Data Management Guidance for CISE Proposals and Awards
March 15, 2015
(To provide feedback and comments on this Guidance, please email CISEdmp@nsf.gov.)
The National Science Foundation’s (NSF) Proposal and Award Policies and Procedures Guide (PAPPG), which is available at http://www.nsf.gov/publications/pub_summ.jsp?ods_key=papp, contains up-to-date information about NSF’s policy on data management and dissemination of the products of research. Specifically, NSF’s Award and Administration Guide (AAG; http://www.nsf.gov/publications/pub_summ.jsp?ods_key=aag) describes NSF’s policy on data management and dissemination of the products of research (see AAG Chapter VI.D.4), and NSF’s Grant Proposal Guide (GPG; http://www.nsf.gov/publications/pub_summ.jsp?ods_key=gpg) specifies the requirements of data management plans that principal investigators (PIs) must include as supplementary documents in all proposals that they submit to NSF (see GPG Chapter II.C.2.j).
This document provides guidance for CISE investigators to consider in developing their required data management plans. CISE affirms its commitment to the advancement of science and the interests of the public by thoughtful consideration of plans for dissemination and sharing of data and research products.
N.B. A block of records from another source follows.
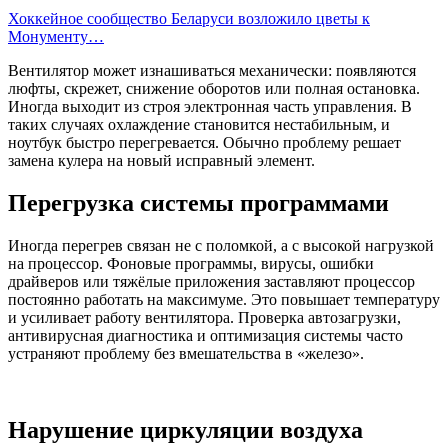
Хоккейное сообщество Беларуси возложило цветы к
Монументу…
Вентилятор может изнашиваться механически: появляются
люфты, скрежет, снижение оборотов или полная остановка.
Иногда выходит из строя электронная часть управления. В
таких случаях охлаждение становится нестабильным, и
ноутбук быстро перегревается. Обычно проблему решает
замена кулера на новый исправный элемент.
Перегрузка системы программами
Иногда перегрев связан не с поломкой, а с высокой нагрузкой
на процессор. Фоновые программы, вирусы, ошибки
драйверов или тяжёлые приложения заставляют процессор
постоянно работать на максимуме. Это повышает температуру
и усиливает работу вентилятора. Проверка автозагрузки,
антивирусная диагностика и оптимизация системы часто
устраняют проблему без вмешательства в «железо».
Нарушение циркуляции воздуха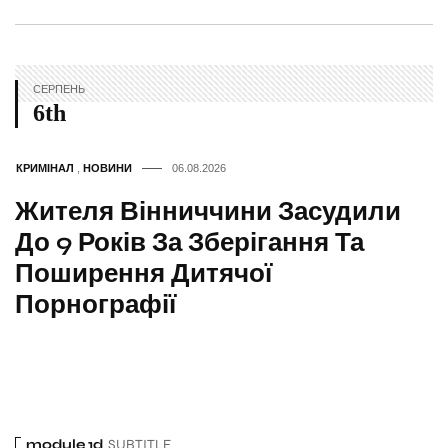
СЕРПЕНЬ
6th
КРИМІНАЛ
,
НОВИНИ
06.08.2026
Жителя Вінниччини Засудили
До 9 Років За Зберігання Та
Поширення Дитячої
Порнографії
module 1d
SUBTITLE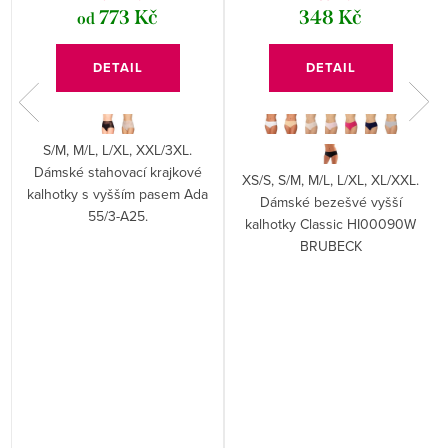
773 Kč
348 Kč
od
DETAIL
DETAIL
S/M, M/L, L/XL, XXL/3XL.
Dámské stahovací krajkové
XS/S, S/M, M/L, L/XL, XL/XXL.
kalhotky s vyšším pasem Ada
Dámské bezešvé vyšší
55/3-A25.
kalhotky Classic HI00090W
BRUBECK
m
a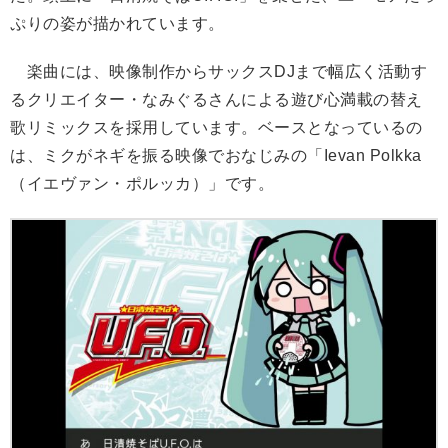
ぷりの姿が描かれています。
楽曲には、映像制作からサックスDJまで幅広く活動す
るクリエイター・なみぐるさんによる遊び心満載の替え
歌リミックスを採用しています。ベースとなっているの
は、ミクがネギを振る映像でおなじみの「Ievan Polkka
（イエヴァン・ポルッカ）」です。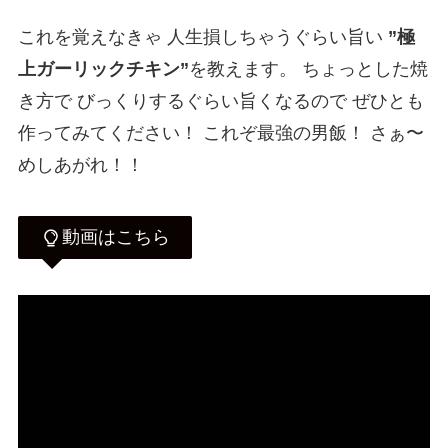
これを覚えなきゃ 人生損しちゃうぐらい旨い
”極
上ガーリックチキン”
を教えます。 ちょっとした焼
き方で びっくりするぐらい旨くなるので ぜひとも
作ってみてください！ これぞ最強の男飯！ さぁ〜
めしあがれ！！
動画はこちら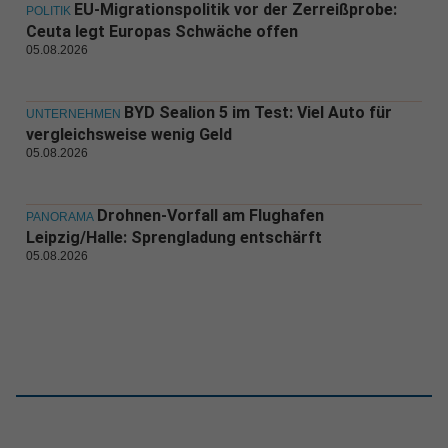
EU-Migrationspolitik vor der Zerreißprobe:
POLITIK
Ceuta legt Europas Schwäche offen
05.08.2026
BYD Sealion 5 im Test: Viel Auto für
UNTERNEHMEN
vergleichsweise wenig Geld
05.08.2026
Drohnen-Vorfall am Flughafen
PANORAMA
Leipzig/Halle: Sprengladung entschärft
05.08.2026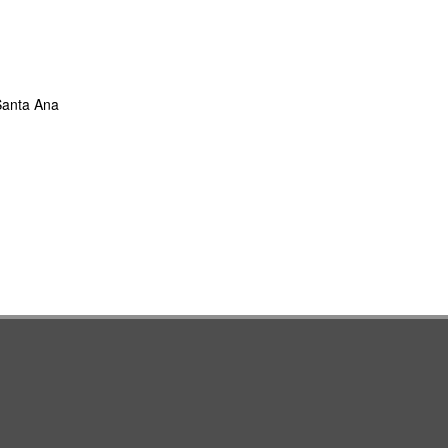
 Santa Ana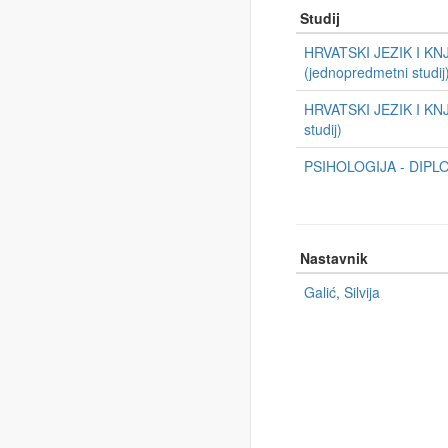
Studij
HRVATSKI JEZIK I K
(jednopredmetni studij
HRVATSKI JEZIK I KN
studij)
PSIHOLOGIJA - DIPLOM
Nastavnik
Galić, Silvija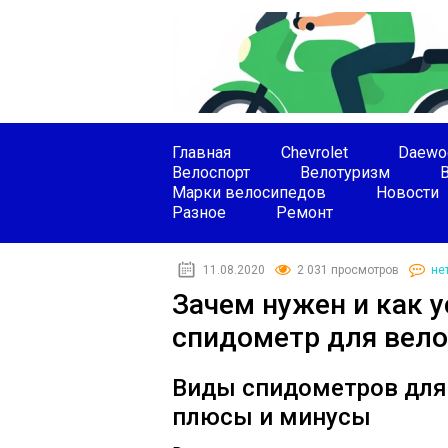
Главная
Chevrolet
Daewo
Велоспорт
Велотуризм
Марки велосипедов
Новости
Разное
Ремонт
11.08.2020
2 031 просмотров
не
Зачем нужен и как 
спидометр для вел
Виды спидометров для 
плюсы и минусы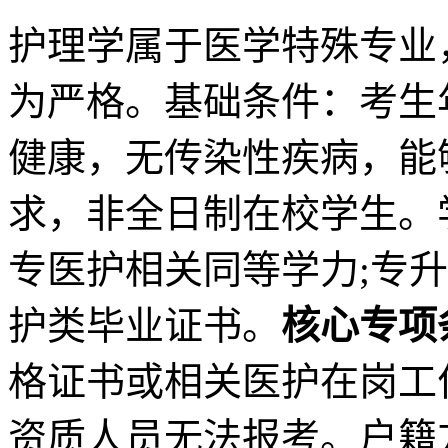
护理学属于医学特殊专业
为严格。基础条件：考生
健康，无传染性疾病，能
求，非全日制在校学生。
专医护相关同等学力;专
护类毕业证书。
核心专项
格证书或相关医护在岗工
资质人员无法报考。户籍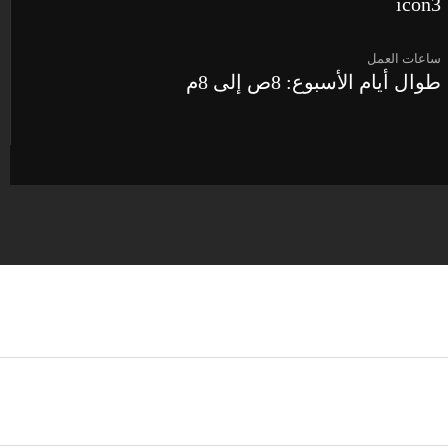
ساعات العمل
طوال أيام الأسبوع: 8ص إلى 8م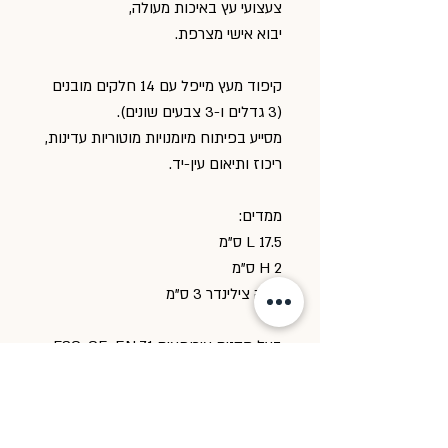
צעצועי עץ באיכות מעולה,
יבוא אישי מצרפת.
קיפוד מעץ מייפל עם 14 חלקים מובנים
(3 גדלים ו-3 צבעים שונים).
מסייע בפיתוח מיומנויות מוטוריות עדינות,
ריכוז ותיאום עין-יד.
ממדים:
L 17.5 ס"מ
H 2 ס"מ
גובה צילינדר 3 ס"מ
בעל תקנים אירופאים FSC, CE, EN 71.
מוצר נעשה בעבןדת עבודת יד
לא מתאים לילדים מתחת לגיל 3 שנים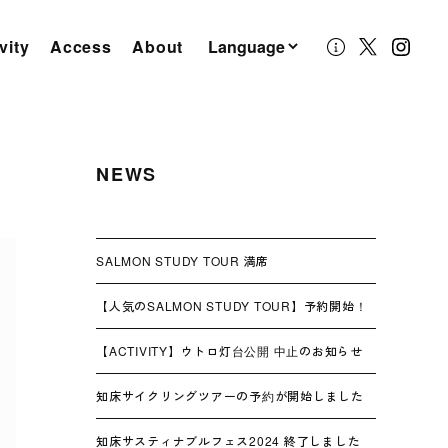
vity
Access
About
NEWS
SALMON STUDY TOUR 満席
【人気のSALMON STUDY TOUR】予約開始！
【ACTIVITY】ウトロ灯台公開 中止のお知らせ
知床サイクリングツアーの予約が開始しました
知床サスティナブルフェス2024 終了しました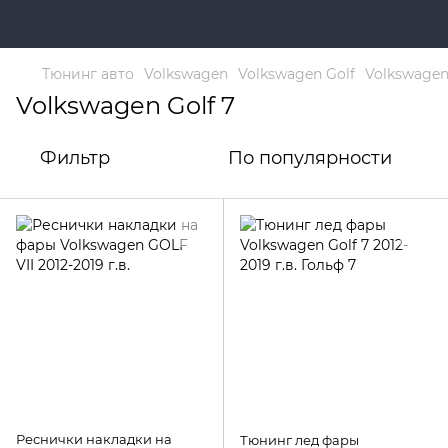
Тюнинг авто
Volkswagen
Volkswagen Golf
Volkswagen
Volkswagen Golf 7
Фильтр
По популярности
Реснички накладки на
Тюнинг лед фары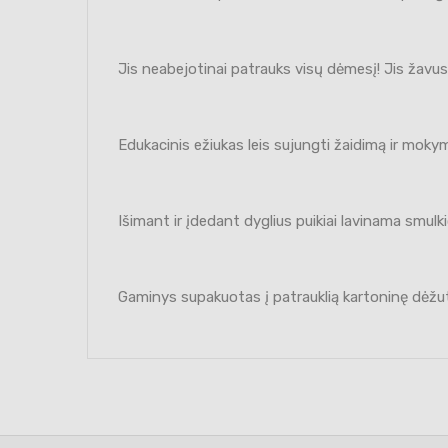
Jis neabejotinai patrauks visų dėmesį! Jis žavus,
Edukacinis ežiukas leis sujungti žaidimą ir mokymą
Išimant ir įdedant dyglius puikiai lavinama smulki
Gaminys supakuotas į patrauklią kartoninę dėžu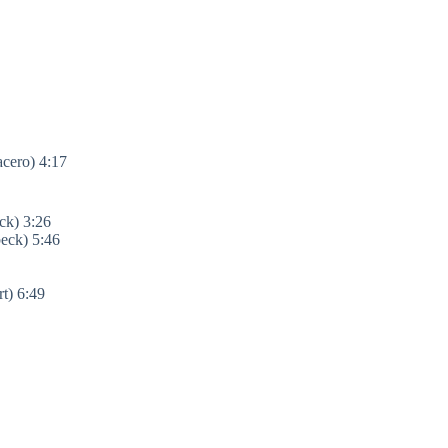
ro) 4:17
k) 3:26
ck) 5:46
t) 6:49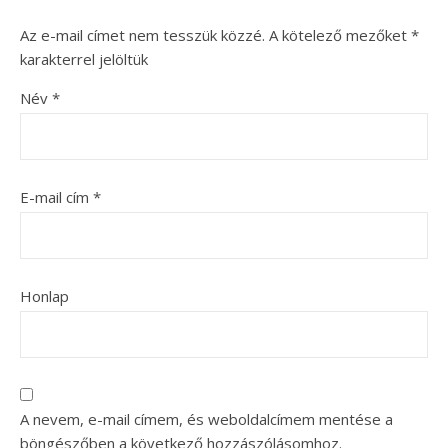
Az e-mail címet nem tesszük közzé.
A kötelező mezőket
*
karakterrel jelöltük
Név
*
E-mail cím
*
Honlap
A nevem, e-mail címem, és weboldalcímem mentése a
böngészőben a következő hozzászólásomhoz.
Summary of CISE’s Guidance on Data Management Plans:
Beginning in January 2011 (and following the required period of notification and comment), NSF implemented a data management plan requirement in the GPG (GPG Chapter II.C.2.j). All proposals must include a data management plan (DMP); NSF will not evaluate any proposal that is lacking a DMP. Even if no research data are to be produced (e.g., the proposed activity entails conducting a workshop), a DMP is required. In such cases, the DMP is expected to discuss the management of the data that may be generated as part of the proposed activity (e.g., participant lists, exit surveys, community reports, etc.).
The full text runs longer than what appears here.